• _HOW TO COMPLETE THIS TASK_: Copy out the entries that follow exactly, leaving every picture behind.

• _RECORDS SUPPLIED_:

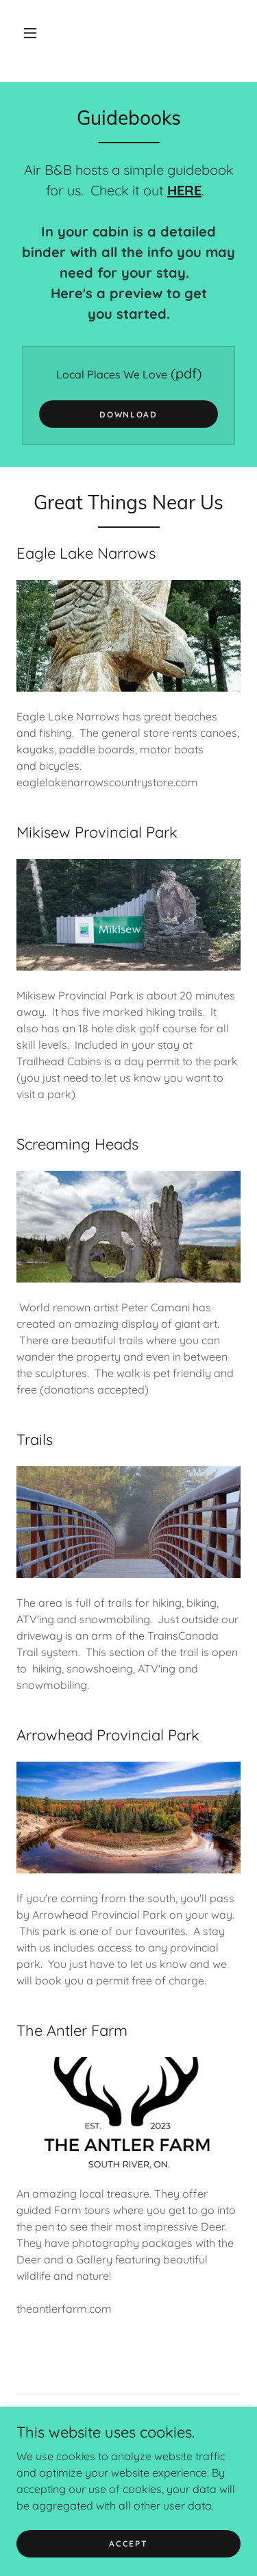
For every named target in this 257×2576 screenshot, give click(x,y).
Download (128, 414)
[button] (30, 33)
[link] (87, 2464)
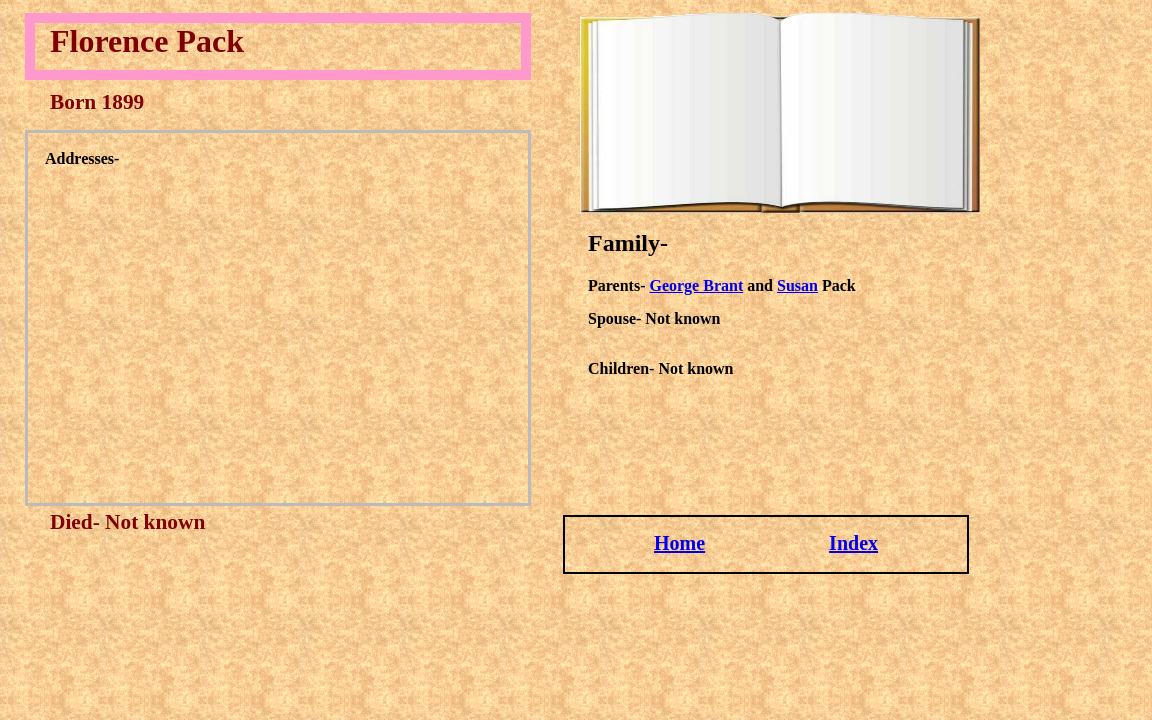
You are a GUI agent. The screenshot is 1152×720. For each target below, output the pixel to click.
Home (679, 543)
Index (853, 543)
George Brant (696, 285)
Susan (797, 285)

• _YOUR SOLUTION_:
For every named target in this 257×2576 screenshot, give click(x,y).
Download (128, 414)
[button] (30, 33)
[link] (87, 2464)
You are a GUI agent. The screenshot is 1152×720. For each target below, output the pixel to click.
Home (679, 543)
Index (853, 543)
George Brant (696, 285)
Susan (797, 285)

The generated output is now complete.